About IDH Mutations and Cancer
IDH1 and IDH2 are two metabolic enzymes that are mutated in a wide range of hematologic and solid tumor malignancies. Normally, IDH enzymes help to break down nutrients and generate energy for cells. When mutated, IDH increases production of an oncometabolite 2-hydroxyglutarate (2HG) that alters the cells’ epigenetic programming, thereby promoting cancer. 2HG has been found to be elevated in several tumor types. Agios believes that inhibition of the mutated IDH proteins may lead to clinical benefit for the subset of cancer patients whose tumors carry them.

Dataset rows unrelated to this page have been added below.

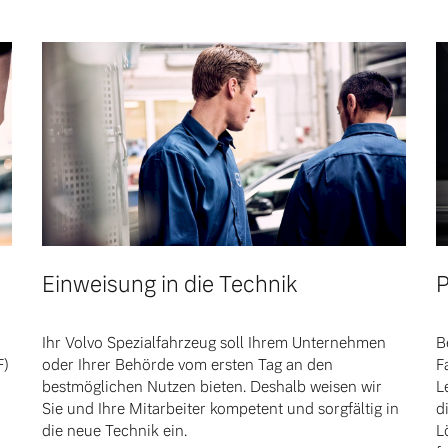
Einweisung in die Technik
P
Ihr Volvo Spezialfahrzeug soll Ihrem Unternehmen
B
F)
oder Ihrer Behörde vom ersten Tag an den
F
bestmöglichen Nutzen bieten. Deshalb weisen wir
L
 von Original Volvo Winter- und Sommer Kompletträder.
Sie und Ihre Mitarbeiter kompetent und sorgfältig in
d
die neue Technik ein.
L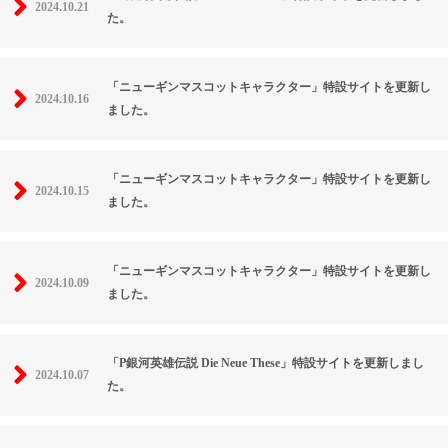
2024.10.21
た。
「ニューギンマスコットキャラクター」特設サイトを更新し
2024.10.16
ました。
「ニューギンマスコットキャラクター」特設サイトを更新し
2024.10.15
ました。
「ニューギンマスコットキャラクター」特設サイトを更新し
2024.10.09
ました。
「P銀河英雄伝説 Die Neue These」特設サイトを更新しまし
2024.10.07
た。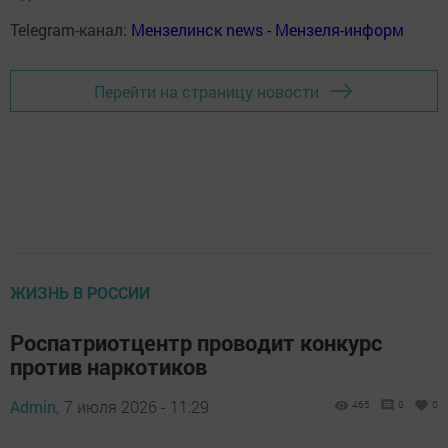
Telegram-канал:
Мензелинск news - Мензеля-информ
Перейти на страницу новости
ЖИЗНЬ В РОССИИ
Роспатриотцентр проводит конкурс
против наркотиков
Admin,
7 июля 2026 - 11:29
465
0
0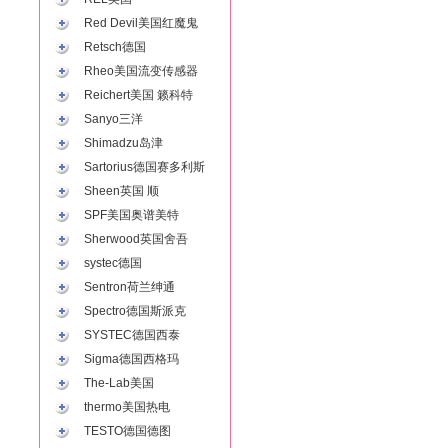
Red Devil美国红魔鬼
Retsch德国
Rheo美国流变传感器
Reichert美国 籁科特
Sanyo三洋
Shimadzu岛津
Sartorius德国赛多利斯
Sheen英国 顺
SPF美国奥谱美特
Sherwood英国舍吾
systec德国
Sentron荷兰绅通
Spectro德国斯派克
SYSTEC德国西泰
Sigma德国西格玛
The-Lab美国
thermo美国热电
TESTO德国德图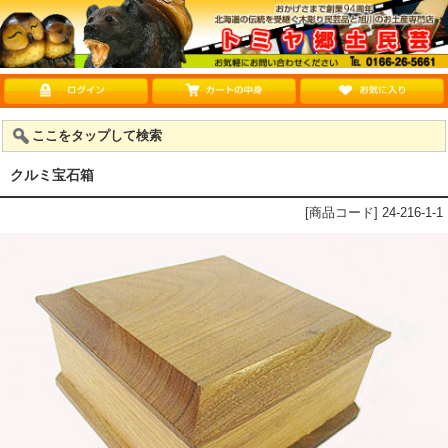
ここをタップして検索
クルミ宝石箱
[商品コード] 24-216-1-1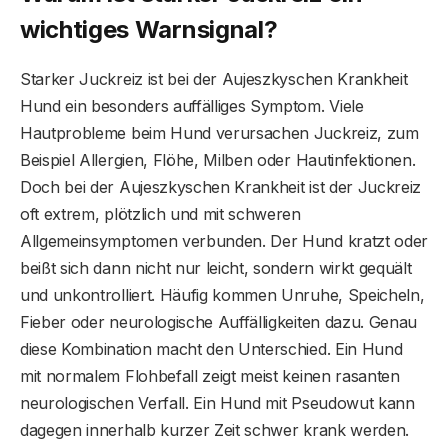
wichtiges Warnsignal?
Starker Juckreiz ist bei der Aujeszkyschen Krankheit
Hund ein besonders auffälliges Symptom. Viele
Hautprobleme beim Hund verursachen Juckreiz, zum
Beispiel Allergien, Flöhe, Milben oder Hautinfektionen.
Doch bei der Aujeszkyschen Krankheit ist der Juckreiz
oft extrem, plötzlich und mit schweren
Allgemeinsymptomen verbunden. Der Hund kratzt oder
beißt sich dann nicht nur leicht, sondern wirkt gequält
und unkontrolliert. Häufig kommen Unruhe, Speicheln,
Fieber oder neurologische Auffälligkeiten dazu. Genau
diese Kombination macht den Unterschied. Ein Hund
mit normalem Flohbefall zeigt meist keinen rasanten
neurologischen Verfall. Ein Hund mit Pseudowut kann
dagegen innerhalb kurzer Zeit schwer krank werden.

About Acute Myelogenous Leukemia (AML)
AML, a cancer of blood and bone marrow characterized by rapid disease progression, is the most common acute leukemia affecting adults. Immature white blood cells known as myeloblasts, or "blasts" proliferate in the bone marrow rather than mature into normal blood cells. The decrease in normal blood cells can result in severe complications for patients including infections and dependence on blood product transfusions. AML incidence significantly increases with age, and according to the American Cancer Society, the median age of onset is 66. Less than 10 percent of U.S. AML patients are eligible for bone marrow transplant and the vast majority of patients do not respond to chemotherapy and progress to relapsed/refractory AML. The five-year survival rate for AML is approximately 20 to 25 percent. IDH1 and IDH2 mutations are present in about 15 to 23 percent of AML cases.